[Records for this task Boundary: Start]

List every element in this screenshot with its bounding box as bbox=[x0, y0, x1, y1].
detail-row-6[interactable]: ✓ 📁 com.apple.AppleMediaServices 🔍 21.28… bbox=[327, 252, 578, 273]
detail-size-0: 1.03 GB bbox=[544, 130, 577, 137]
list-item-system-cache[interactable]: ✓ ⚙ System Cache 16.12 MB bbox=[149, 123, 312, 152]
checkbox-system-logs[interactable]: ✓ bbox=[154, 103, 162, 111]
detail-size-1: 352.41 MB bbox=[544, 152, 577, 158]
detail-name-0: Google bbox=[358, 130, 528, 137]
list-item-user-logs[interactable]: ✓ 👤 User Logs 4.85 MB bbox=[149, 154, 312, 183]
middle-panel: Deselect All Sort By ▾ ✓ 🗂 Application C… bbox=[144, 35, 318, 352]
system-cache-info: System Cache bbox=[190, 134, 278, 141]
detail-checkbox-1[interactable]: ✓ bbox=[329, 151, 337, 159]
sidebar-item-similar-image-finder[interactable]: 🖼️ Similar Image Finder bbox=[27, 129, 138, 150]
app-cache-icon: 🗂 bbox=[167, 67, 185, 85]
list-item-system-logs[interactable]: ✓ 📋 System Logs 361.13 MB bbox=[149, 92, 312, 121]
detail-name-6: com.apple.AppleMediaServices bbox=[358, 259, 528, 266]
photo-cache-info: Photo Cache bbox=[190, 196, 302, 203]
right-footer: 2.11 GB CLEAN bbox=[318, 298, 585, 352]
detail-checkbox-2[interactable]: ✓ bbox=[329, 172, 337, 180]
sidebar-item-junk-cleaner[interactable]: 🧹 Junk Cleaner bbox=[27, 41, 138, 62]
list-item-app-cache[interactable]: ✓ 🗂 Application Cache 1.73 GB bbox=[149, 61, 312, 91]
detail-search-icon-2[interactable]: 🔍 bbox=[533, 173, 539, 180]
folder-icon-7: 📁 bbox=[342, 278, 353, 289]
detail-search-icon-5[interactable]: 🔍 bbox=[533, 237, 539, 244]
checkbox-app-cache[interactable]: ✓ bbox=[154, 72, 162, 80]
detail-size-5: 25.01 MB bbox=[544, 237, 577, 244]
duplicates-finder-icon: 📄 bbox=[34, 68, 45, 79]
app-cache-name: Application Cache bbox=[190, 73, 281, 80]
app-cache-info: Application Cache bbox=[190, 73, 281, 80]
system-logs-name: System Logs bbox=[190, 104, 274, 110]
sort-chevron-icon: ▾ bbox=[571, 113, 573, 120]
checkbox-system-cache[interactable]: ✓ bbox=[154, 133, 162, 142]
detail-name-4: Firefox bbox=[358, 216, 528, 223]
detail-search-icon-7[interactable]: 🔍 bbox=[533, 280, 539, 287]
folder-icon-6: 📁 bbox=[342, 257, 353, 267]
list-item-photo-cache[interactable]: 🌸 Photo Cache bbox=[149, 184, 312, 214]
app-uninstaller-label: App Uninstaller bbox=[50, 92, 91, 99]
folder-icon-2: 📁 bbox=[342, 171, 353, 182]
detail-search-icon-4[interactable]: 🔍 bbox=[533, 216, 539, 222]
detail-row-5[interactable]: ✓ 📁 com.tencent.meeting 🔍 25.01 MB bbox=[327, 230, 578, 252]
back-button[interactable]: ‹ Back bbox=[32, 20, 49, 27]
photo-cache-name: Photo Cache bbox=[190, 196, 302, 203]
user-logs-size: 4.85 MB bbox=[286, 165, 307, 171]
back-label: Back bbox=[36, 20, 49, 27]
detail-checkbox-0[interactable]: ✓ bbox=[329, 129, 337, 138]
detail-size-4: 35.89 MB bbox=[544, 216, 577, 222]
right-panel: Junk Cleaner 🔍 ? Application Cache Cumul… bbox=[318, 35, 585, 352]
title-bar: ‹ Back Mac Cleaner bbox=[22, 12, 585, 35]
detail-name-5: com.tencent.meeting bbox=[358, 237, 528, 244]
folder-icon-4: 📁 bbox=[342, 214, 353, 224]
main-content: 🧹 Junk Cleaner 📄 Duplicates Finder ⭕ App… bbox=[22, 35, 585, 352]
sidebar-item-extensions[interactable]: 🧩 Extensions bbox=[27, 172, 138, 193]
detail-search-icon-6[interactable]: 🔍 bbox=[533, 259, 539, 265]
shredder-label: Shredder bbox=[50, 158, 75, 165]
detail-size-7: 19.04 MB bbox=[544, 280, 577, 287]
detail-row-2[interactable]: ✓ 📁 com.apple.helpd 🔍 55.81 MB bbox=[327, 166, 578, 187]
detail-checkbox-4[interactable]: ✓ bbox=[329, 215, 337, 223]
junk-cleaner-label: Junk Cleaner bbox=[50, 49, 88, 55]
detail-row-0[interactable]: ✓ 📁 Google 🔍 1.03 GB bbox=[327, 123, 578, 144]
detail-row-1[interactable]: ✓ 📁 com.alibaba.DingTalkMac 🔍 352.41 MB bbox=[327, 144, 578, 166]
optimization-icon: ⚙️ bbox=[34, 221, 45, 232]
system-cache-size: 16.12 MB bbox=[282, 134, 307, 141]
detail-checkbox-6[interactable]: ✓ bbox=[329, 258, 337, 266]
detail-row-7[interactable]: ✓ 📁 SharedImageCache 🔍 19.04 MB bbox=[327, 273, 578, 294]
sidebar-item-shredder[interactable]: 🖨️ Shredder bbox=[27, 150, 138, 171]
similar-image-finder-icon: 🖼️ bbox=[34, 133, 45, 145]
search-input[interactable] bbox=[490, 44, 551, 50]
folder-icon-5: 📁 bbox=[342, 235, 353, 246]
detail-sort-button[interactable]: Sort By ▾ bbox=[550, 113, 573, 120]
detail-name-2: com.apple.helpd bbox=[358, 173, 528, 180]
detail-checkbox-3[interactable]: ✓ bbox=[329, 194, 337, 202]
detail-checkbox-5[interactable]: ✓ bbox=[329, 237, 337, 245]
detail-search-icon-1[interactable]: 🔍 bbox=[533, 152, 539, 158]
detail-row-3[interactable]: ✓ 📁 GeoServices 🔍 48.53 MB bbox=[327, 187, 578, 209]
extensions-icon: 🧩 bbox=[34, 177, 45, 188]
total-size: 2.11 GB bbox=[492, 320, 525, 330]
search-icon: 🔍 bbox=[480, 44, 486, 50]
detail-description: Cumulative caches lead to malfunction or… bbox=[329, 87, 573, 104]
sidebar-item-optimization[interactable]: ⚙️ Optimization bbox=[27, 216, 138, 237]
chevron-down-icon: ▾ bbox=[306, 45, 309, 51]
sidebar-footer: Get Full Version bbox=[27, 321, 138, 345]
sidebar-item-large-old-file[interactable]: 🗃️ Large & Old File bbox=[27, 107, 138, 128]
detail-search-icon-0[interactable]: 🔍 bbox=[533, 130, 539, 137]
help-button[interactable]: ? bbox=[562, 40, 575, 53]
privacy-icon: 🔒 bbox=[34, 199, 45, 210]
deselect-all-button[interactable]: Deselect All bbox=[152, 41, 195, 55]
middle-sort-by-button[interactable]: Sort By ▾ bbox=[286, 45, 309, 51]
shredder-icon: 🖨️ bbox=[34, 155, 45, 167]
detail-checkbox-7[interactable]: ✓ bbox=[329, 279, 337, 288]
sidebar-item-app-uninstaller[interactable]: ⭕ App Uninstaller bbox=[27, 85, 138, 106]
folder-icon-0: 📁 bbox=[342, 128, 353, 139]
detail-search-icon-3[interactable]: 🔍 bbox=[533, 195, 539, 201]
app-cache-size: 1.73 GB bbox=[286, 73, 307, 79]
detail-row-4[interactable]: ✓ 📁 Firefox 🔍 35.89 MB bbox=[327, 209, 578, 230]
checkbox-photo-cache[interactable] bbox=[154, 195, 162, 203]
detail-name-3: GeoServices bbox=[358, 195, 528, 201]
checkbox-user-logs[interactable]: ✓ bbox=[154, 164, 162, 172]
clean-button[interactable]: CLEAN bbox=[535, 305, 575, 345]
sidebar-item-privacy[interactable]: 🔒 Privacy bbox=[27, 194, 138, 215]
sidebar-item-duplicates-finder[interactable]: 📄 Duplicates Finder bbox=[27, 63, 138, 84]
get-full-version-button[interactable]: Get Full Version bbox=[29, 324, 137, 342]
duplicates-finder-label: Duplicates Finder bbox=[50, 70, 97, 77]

[Records for this task Boundary: End]

» Problem details: Look over the records above and copy each line that includes the string "extensions".

» Answer to this task:
sidebar-item-extensions[interactable]: 🧩 Extensions bbox=[27, 172, 138, 193]
extensions-icon: 🧩 bbox=[34, 177, 45, 188]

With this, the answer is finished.